#### Your instructions
Could you print the full listing below, keeping each line identical?

Start of Exercise inputs

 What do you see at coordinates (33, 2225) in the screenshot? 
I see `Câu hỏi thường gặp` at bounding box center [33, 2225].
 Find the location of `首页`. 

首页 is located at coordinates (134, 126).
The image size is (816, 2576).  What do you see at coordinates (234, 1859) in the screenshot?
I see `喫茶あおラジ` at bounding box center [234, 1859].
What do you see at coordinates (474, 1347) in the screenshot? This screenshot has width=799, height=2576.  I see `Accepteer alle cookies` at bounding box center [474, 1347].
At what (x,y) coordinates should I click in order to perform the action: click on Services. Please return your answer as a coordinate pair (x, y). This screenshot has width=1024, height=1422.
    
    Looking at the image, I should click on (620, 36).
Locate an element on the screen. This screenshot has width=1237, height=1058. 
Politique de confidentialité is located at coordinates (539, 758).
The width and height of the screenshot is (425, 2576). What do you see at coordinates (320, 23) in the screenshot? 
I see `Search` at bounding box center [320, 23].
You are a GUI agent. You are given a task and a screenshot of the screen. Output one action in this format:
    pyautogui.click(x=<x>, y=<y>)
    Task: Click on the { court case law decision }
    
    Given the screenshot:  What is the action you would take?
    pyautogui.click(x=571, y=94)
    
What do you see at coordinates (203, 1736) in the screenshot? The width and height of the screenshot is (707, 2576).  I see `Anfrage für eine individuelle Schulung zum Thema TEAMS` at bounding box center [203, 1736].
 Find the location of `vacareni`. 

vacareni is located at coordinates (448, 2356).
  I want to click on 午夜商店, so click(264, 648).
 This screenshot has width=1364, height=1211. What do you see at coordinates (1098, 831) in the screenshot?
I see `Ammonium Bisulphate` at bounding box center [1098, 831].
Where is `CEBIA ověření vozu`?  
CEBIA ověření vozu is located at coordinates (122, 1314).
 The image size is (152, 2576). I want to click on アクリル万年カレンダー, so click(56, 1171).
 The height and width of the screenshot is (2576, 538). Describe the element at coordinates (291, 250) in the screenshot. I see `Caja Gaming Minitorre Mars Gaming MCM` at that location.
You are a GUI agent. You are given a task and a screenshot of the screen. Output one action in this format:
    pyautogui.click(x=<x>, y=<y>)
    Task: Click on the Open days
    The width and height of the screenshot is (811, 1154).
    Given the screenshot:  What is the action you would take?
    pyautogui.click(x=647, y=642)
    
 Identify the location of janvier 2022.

End of Exercise inputs

#### Expected answer
 What do you see at coordinates (33, 2225) in the screenshot? 
I see `Câu hỏi thường gặp` at bounding box center [33, 2225].
 Find the location of `首页`. 

首页 is located at coordinates (134, 126).
The image size is (816, 2576).  What do you see at coordinates (234, 1859) in the screenshot?
I see `喫茶あおラジ` at bounding box center [234, 1859].
What do you see at coordinates (474, 1347) in the screenshot? This screenshot has width=799, height=2576.  I see `Accepteer alle cookies` at bounding box center [474, 1347].
At what (x,y) coordinates should I click in order to perform the action: click on Services. Please return your answer as a coordinate pair (x, y). This screenshot has width=1024, height=1422.
    
    Looking at the image, I should click on (620, 36).
Locate an element on the screen. This screenshot has width=1237, height=1058. 
Politique de confidentialité is located at coordinates (539, 758).
The width and height of the screenshot is (425, 2576). What do you see at coordinates (320, 23) in the screenshot? 
I see `Search` at bounding box center [320, 23].
You are a GUI agent. You are given a task and a screenshot of the screen. Output one action in this format:
    pyautogui.click(x=<x>, y=<y>)
    Task: Click on the { court case law decision }
    
    Given the screenshot:  What is the action you would take?
    pyautogui.click(x=571, y=94)
    
What do you see at coordinates (203, 1736) in the screenshot? The width and height of the screenshot is (707, 2576).  I see `Anfrage für eine individuelle Schulung zum Thema TEAMS` at bounding box center [203, 1736].
 Find the location of `vacareni`. 

vacareni is located at coordinates (448, 2356).
  I want to click on 午夜商店, so click(264, 648).
 This screenshot has width=1364, height=1211. What do you see at coordinates (1098, 831) in the screenshot?
I see `Ammonium Bisulphate` at bounding box center [1098, 831].
Where is `CEBIA ověření vozu`?  
CEBIA ověření vozu is located at coordinates (122, 1314).
 The image size is (152, 2576). I want to click on アクリル万年カレンダー, so click(56, 1171).
 The height and width of the screenshot is (2576, 538). Describe the element at coordinates (291, 250) in the screenshot. I see `Caja Gaming Minitorre Mars Gaming MCM` at that location.
You are a GUI agent. You are given a task and a screenshot of the screen. Output one action in this format:
    pyautogui.click(x=<x>, y=<y>)
    Task: Click on the Open days
    The width and height of the screenshot is (811, 1154).
    Given the screenshot:  What is the action you would take?
    pyautogui.click(x=647, y=642)
    
 Identify the location of janvier 2022.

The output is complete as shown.